Hi, Elsa.
How do you deal with a chart that just says “ouch” in regard to relationships? I’ve always struggled with maintaining friendships and beyond that, I tend to become a target for scapegoating and gossip, especially in work situations. I’m married for 25 years and at this point he’s one of the last people I feel I can trust/lean on. I think other people have meant more to me, than I do to them.
Menopause makes me care a little less for socializing, but I would like to have stronger connections.
Libra Rising
United States
Hi, Libra. Your post interested me, greatly, I’ve sat on this for a few days, hoping for some revelation. It never came, but I feel for you in this situation. I’ll offer what I can and maybe someone else can weigh in. All I’ve got is conjecture, though it’s well considered.
When someone claims to have problems with others, the reason is often obvious. I don’t see that here. Your post is balanced and you own your problem. “I’ve always struggled…” I also believe you are scapegoated at work.
My sense is you’ve got some combination of elements that constellate, rapidly, in all situations. I’m getting, competent, challenging, aloof, striving… and you’re probably pretty. Shockingly, this is enough to blow an average person’s gasket.
I don’t want to project on you, but I have a friend who has this sort of problem. She also has Libra. She was recently ejected from a social group she’d been invited to join. Literally, they told her they no longer wanted her in the group. They voted her off the island, so to speak and they would not tell her why.
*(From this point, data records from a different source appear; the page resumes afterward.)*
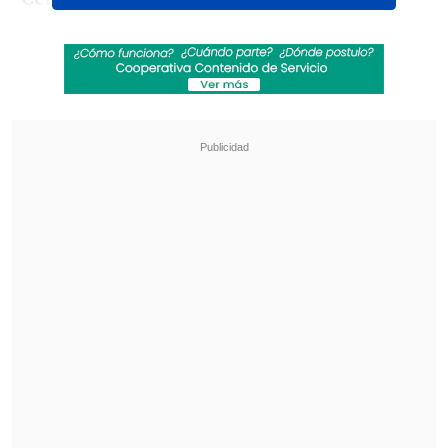
cuatro horas debido a que el organismo
debía gestionar un permiso para que la
aeronave pudiera volar desde México a
Estados Unidos,
trámite que no estaba
listo al momento de revisar el papeleo.
Revisa también
Gago otra vez esquivó la crisis de Azul Azul:
"Yo tengo que hablar de lo deportivo"
Gago: El objetivo es llegar a la última fecha del
torneo con posibilidades
La situación generó incertidumbre en la
delegación uruguaya, ya que el plantel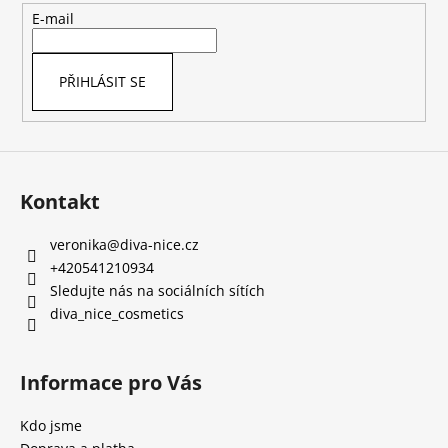
c
t
E-mail
í
í
p
r
PŘIHLÁSIT SE
v
k
y
v
ý
Kontakt
p
i
s
veronika
@
diva-nice.cz
u
+420541210934
Sledujte nás na sociálních sítích
diva_nice_cosmetics
Informace pro Vás
Kdo jsme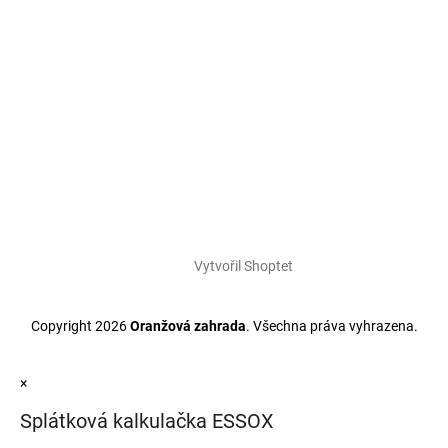
Vytvořil Shoptet
Copyright 2026
Oranžová zahrada
. Všechna práva vyhrazena.
×
Splátková kalkulačka ESSOX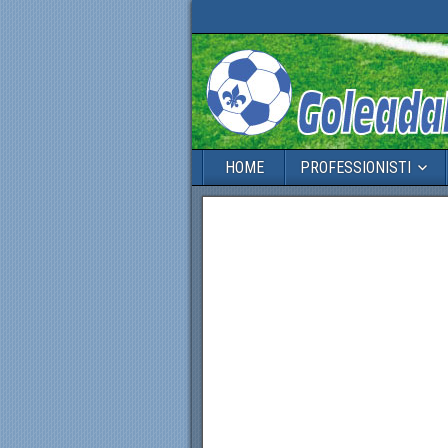
HOME
PROFESSIONISTI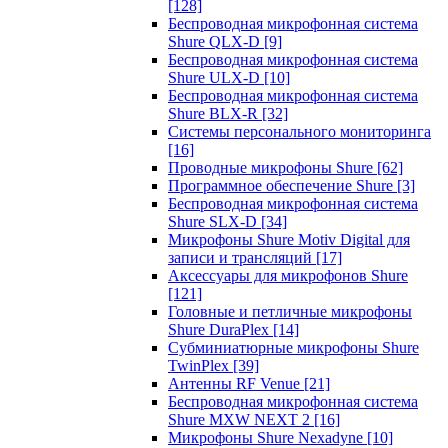
[128]
Беспроводная микрофонная система
Shure QLX-D
[9]
Беспроводная микрофонная система
Shure ULX-D
[10]
Беспроводная микрофонная система
Shure BLX-R
[32]
Системы персонального мониторинга
[16]
Проводные микрофоны Shure
[62]
Программное обеспечение Shure
[3]
Беспроводная микрофонная система
Shure SLX-D
[34]
Микрофоны Shure Motiv Digital для
записи и трансляций
[17]
Аксессуары для микрофонов Shure
[121]
Головные и петличные микрофоны
Shure DuraPlex
[14]
Субминиатюрные микрофоны Shure
TwinPlex
[39]
Антенны RF Venue
[21]
Беспроводная микрофонная система
Shure MXW NEXT 2
[16]
Микрофоны Shure Nexadyne
[10]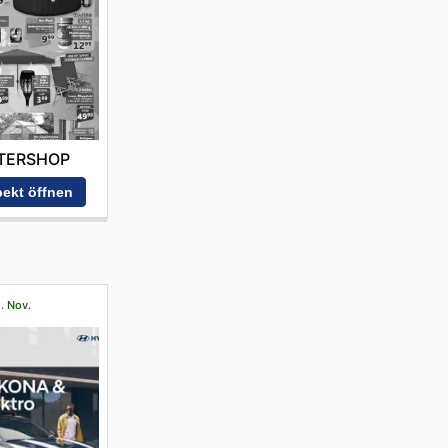
TERSHOP
ekt öffnen
1. Nov.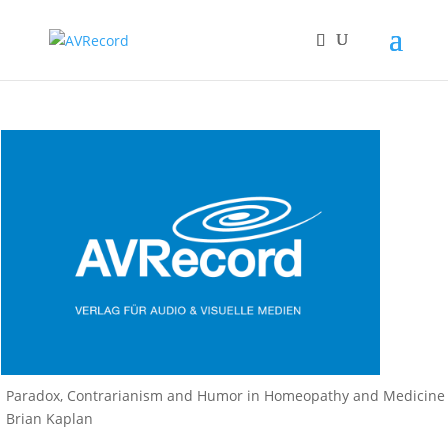
Paradox, Contrarianism and Humor in Homeopathy and Medicine –
Brian Kaplan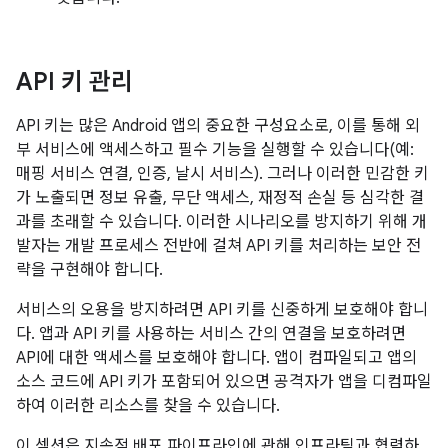
API 키 관리
API 키는 많은 Android 앱의 중요한 구성요소로, 이를 통해 외
부 서비스에 액세스하고 필수 기능을 실행할 수 있습니다(예:
매핑 서비스 연결, 인증, 날시 서비스). 그러나 이러한 민감한 키
가 노출되면 정보 유출, 무단 액세스, 재정적 손실 등 심각한 결
과를 초래할 수 있습니다. 이러한 시나리오를 방지하기 위해 개
발자는 개발 프로세스 전반에 걸쳐 API 키를 처리하는 보안 전
략을 구현해야 합니다.
서비스의 오용을 방지하려면 API 키를 신중하게 보호해야 합니
다. 앱과 API 키를 사용하는 서비스 간의 연결을 보호하려면
API에 대한 액세스를 보호해야 합니다. 앱이 컴파일되고 앱의
소스 코드에 API 키가 포함되어 있으면 공격자가 앱을 디컴파일
하여 이러한 리소스를 찾을 수 있습니다.
이 섹션은 지속적 배포 파이프라인에 관해 인프라팀과 협력하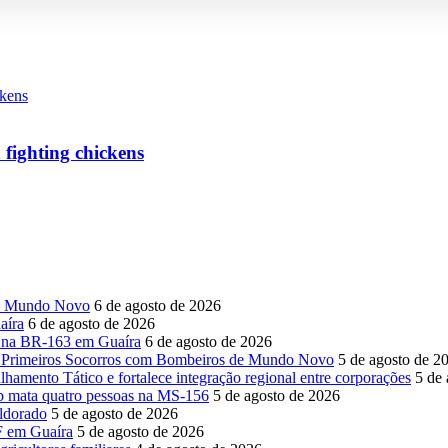
 fighting chickens
em Mundo Novo
6 de agosto de 2026
aíra
6 de agosto de 2026
o na BR-163 em Guaíra
6 de agosto de 2026
de Primeiros Socorros com Bombeiros de Mundo Novo
5 de agosto de 2
amento Tático e fortalece integração regional entre corporações
5 de
 mata quatro pessoas na MS-156
5 de agosto de 2026
Eldorado
5 de agosto de 2026
F em Guaíra
5 de agosto de 2026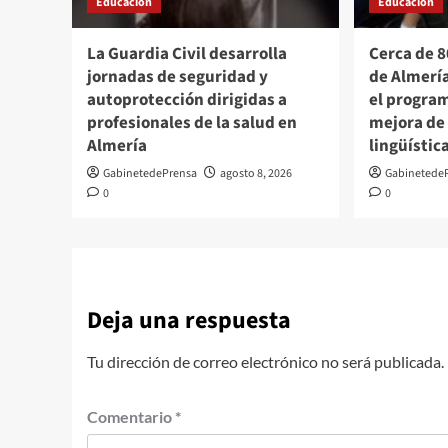
Educación
Educación
La Guardia Civil desarrolla
Cerca de 
jornadas de seguridad y
de Almerí
autoprotección dirigidas a
el progra
profesionales de la salud en
mejora de
Almería
lingüístic
GabinetedePrensa
agosto 8, 2026
Gabinetede
0
0
Deja una respuesta
Tu dirección de correo electrónico no será publicada.
Comentario
*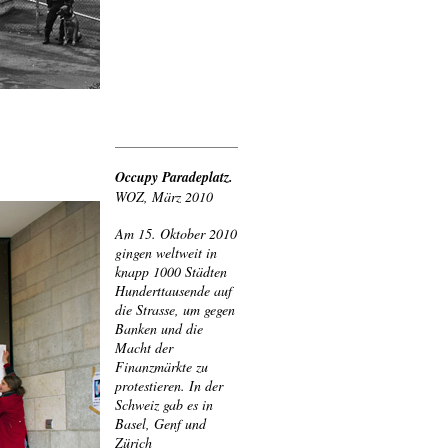
Occupy Paradeplatz.
WOZ, März 2010
Am 15. Oktober 2010
gingen weltweit in
knapp 1000 Städten
Hunderttausende auf
die Strasse, um gegen
Banken und die
Macht der
Finanzmärkte zu
protestieren. In der
Schweiz gab es in
Basel, Genf und
Zürich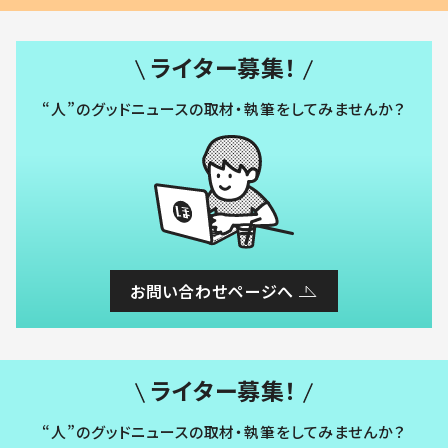
ライター募集！
“人”のグッドニュースの取材・執筆をしてみませんか？
お問い合わせページへ
ライター募集！
“人”のグッドニュースの取材・執筆をしてみませんか？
It was a group of “mean girls”, grown older, but my friend has experiences like this all the time. People get mad at her for reasons, so vague they can’t be explained. And I mean, they become enraged. In fact, I’ve had this experience myself! Meantime, she’s left looking around like “confused Travolta”.
My feeling is that you and my friend, fare best with a small inner circle of friends. It may not even be possible to contort yourself to the degree necessary to be accepted in a group over time. Or rather, it’s possible but you’d not be willing because it your true essence would have to cease to exist, to make it happen.
My advice is that you go for one friend. Someone outside your marriage, you can talk to. Because if you lose your husband, then what?
This friend needs a very specific quality or talent – they need to be accepting of you! They need to be okay with you and your energy. People with a strong sense of sense are your best bet.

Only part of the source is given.